The milk, of course!

Milk has been a part of our nutrition since time immemorial. Rich in nutrients, milk in its various forms has a long, long history.

Around 10 000 BC, the “agricultural revolution” occurred, changing societies from nomadic tribes to those who settled in communities. With this came domesticated animals and the ingenuity for people to use by-products such as milk. By the 14th century, cow’s milk became more popular than sheep’s milk.

European dairy cows were brought to North America in the early 1600s. Louis Pasteur, a French microbiologist, conducted the first pasteurization tests in 1862. Commercial milk pasteurization machines were introduced in 1895. In the 1930s, milk cans were replaced with large on-farm storage tanks, and plastic coated paper milk cartons were invented, which allowed for wider distribution of fresh milk.

Cereal, on the other hand, has a briefer history.

The first ever breakfast cereal was Granola, invented in the USA in 1863 by James Caleb Jackson, operator of the Jackson Sanitorium in the state of New York. However, the cereal never caught on commercially, because the heavy bran nuggets needed soaking overnight before they were tender enough to eat.

But then Doctor John Harvey Kellogg arrived on the scene.

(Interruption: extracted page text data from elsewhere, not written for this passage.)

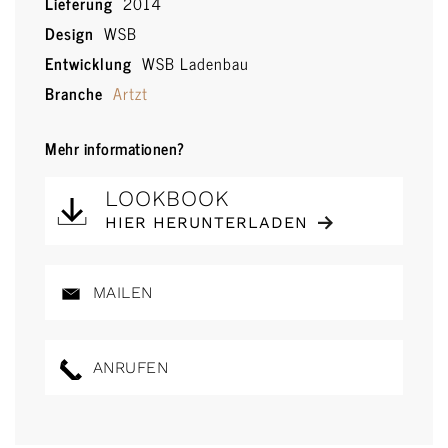
Lieferung
2014
Design
WSB
Entwicklung
WSB Ladenbau
Branche
Artzt
Mehr informationen?
LOOKBOOK
HIER HERUNTERLADEN
MAILEN
ANRUFEN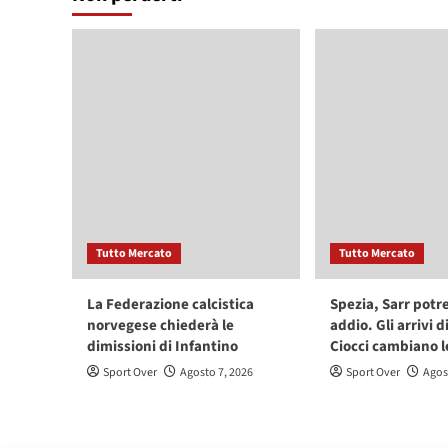
Tutto Mercato
Tutto Mercato
La Federazione calcistica
Spezia, Sarr potr
norvegese chiederà le
addio. Gli arrivi d
dimissioni di Infantino
Ciocci cambiano l
Sport Over
Agosto 7, 2026
Sport Over
Agos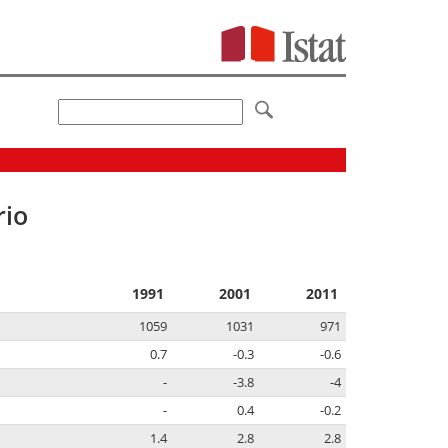
rio
1991
2001
2011
1059
1031
971
0.7
-0.3
-0.6
-
-3.8
-4
-
0.4
-0.2
1.4
2.8
2.8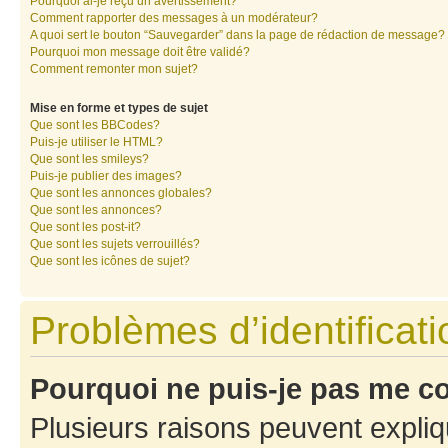
Pourquoi ai-je reçu un avertissement?
Comment rapporter des messages à un modérateur?
A quoi sert le bouton “Sauvegarder” dans la page de rédaction de message?
Pourquoi mon message doit être validé?
Comment remonter mon sujet?
Mise en forme et types de sujet
Que sont les BBCodes?
Puis-je utiliser le HTML?
Que sont les smileys?
Puis-je publier des images?
Que sont les annonces globales?
Que sont les annonces?
Que sont les post-it?
Que sont les sujets verrouillés?
Que sont les icônes de sujet?
Problèmes d’identificatio
Pourquoi ne puis-je pas me c
Plusieurs raisons peuvent expliq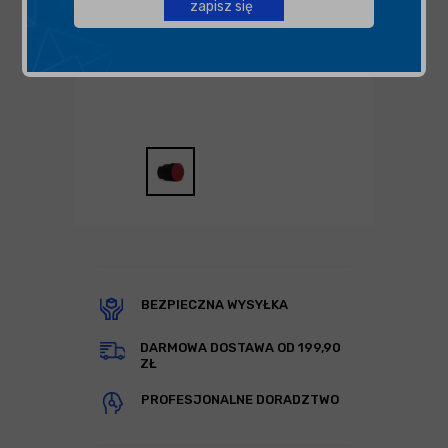
zapisz się
BEZPIECZNA WYSYŁKA
DARMOWA DOSTAWA OD 199,90
ZŁ
PROFESJONALNE DORADZTWO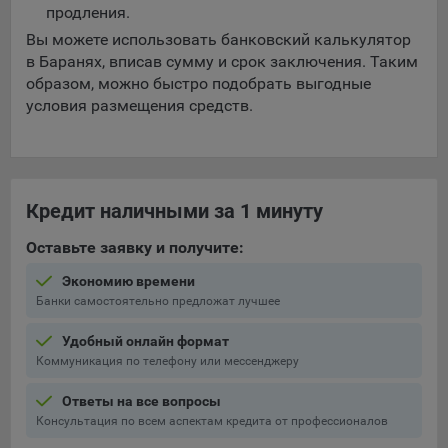
выбора (например, языкового). Техническая аналитика
продления.
используется для обеспечения корректной работы сайта.
Вы можете использовать банковский калькулятор
Компании, которой мы поручаем обработку данных для
в Баранях, вписав сумму и срок заключения. Таким
данной цели:
образом, можно быстро подобрать выгодные
условия размещения средств.
Сервис хранения информации, предоставляемый
компанией, согласно договора аренды ООО «Рэкун
технолоджи», 220069 г. Минск, пр-т Дзержинского, д.3Б,
пом.44.
Кредит наличными за 1 минуту
Рекламные Cookie
Оставьте заявку и получите:
Отключение рекламных cookie-файлы не позволит
принимать меры по совершенствованию работы
Экономию времени
Банки самостоятельно предложат лучшее
Сайта, исходя из предпочтений пользователя, а также
осуществлять подбор рекламы, иных рекламных
Удобный онлайн формат
материалов по наиболее актуальному, подходящему
Коммуникация по телефону или мессенджеру
назначению для каждого конкретного пользователя.
Ответы на все вопросы
Компании, которым мы поручаем обработку данных для
Сохранить мои изменения
Консультация по всем аспектам кредита от профессионалов
данной цели: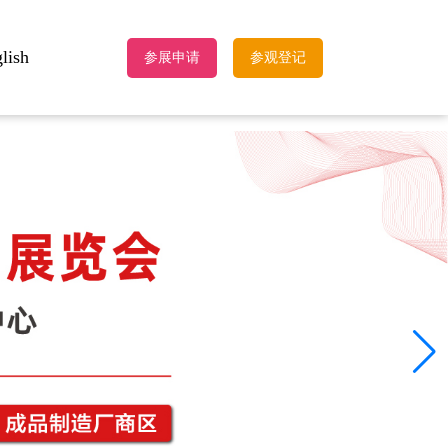
lish
参展申请
参观登记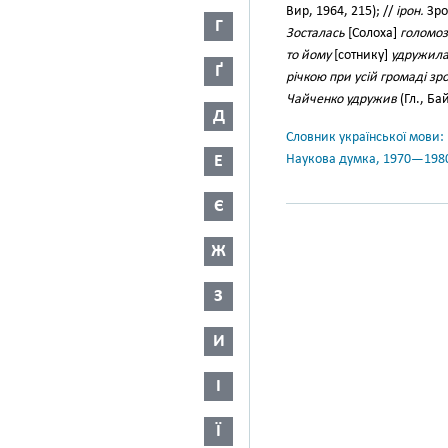
Вир, 1964, 215); //
ірон.
Зро
Г
Зосталась
[Солоха]
голомоза
то йому
[сотнику]
удружила 
Ґ
річкою при усій громаді зр
Чайченко удружив
(Гл., Бай
Д
Словник української мови: в 
Е
Наукова думка, 1970—198
Є
Ж
З
И
І
Ї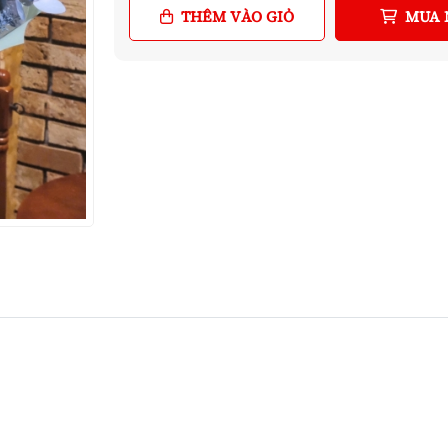
THÊM VÀO GIỎ
MUA 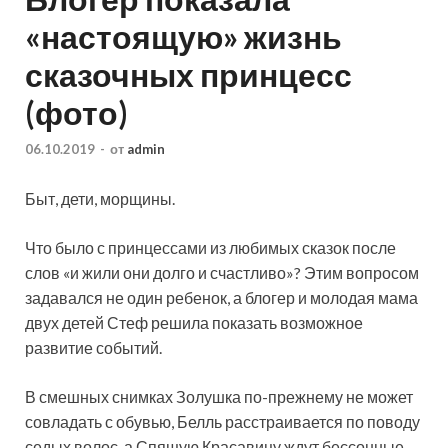
«настоящую» жизнь
сказочных принцесс
(фото)
06.10.2019
-
от
admin
Быт, дети, морщины.
Что было с принцессами из любимых сказок после
слов «и жили они долго и счастливо»? Этим вопросом
задавался не один ребенок, а блогер и молодая мама
двух детей Стеф решила показать возможное
развитие событий.
В смешных снимках Золушка по-прежнему не может
совладать с обувью, Белль расстраивается по поводу
седых волос, а Спящую Красавицу ждут бессонные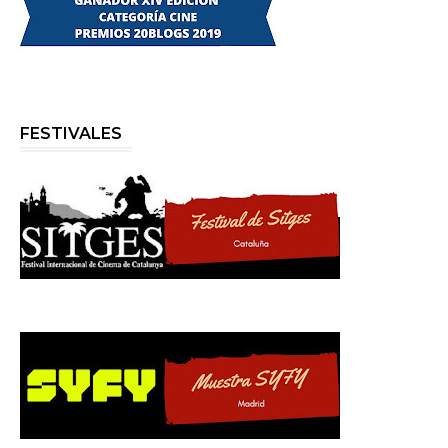
FESTIVALES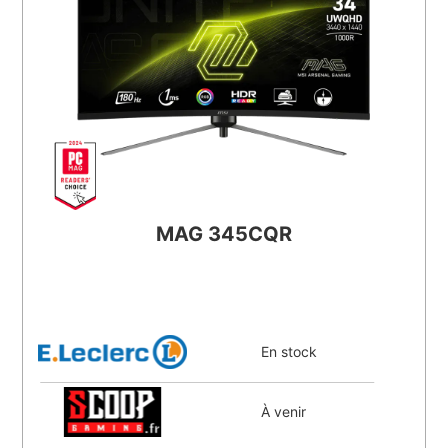
MAG 345CQR
En stock
À venir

He developed a biscuit made from oats, wheat and corn meal, and a number of other cereals in the 1880s to improve the diet of hospital patients. Together with his brother, salesman Will Keith Kellogg, John developed several grain-based cereals. It was, however, largely by accident that they invented the first modern, ready-to-eat cereal, the “Corn Flake,” and established the manufacturing model for modern cereal production. On May 31, 1884, John Harvey Kellogg filed for patent for his cereals.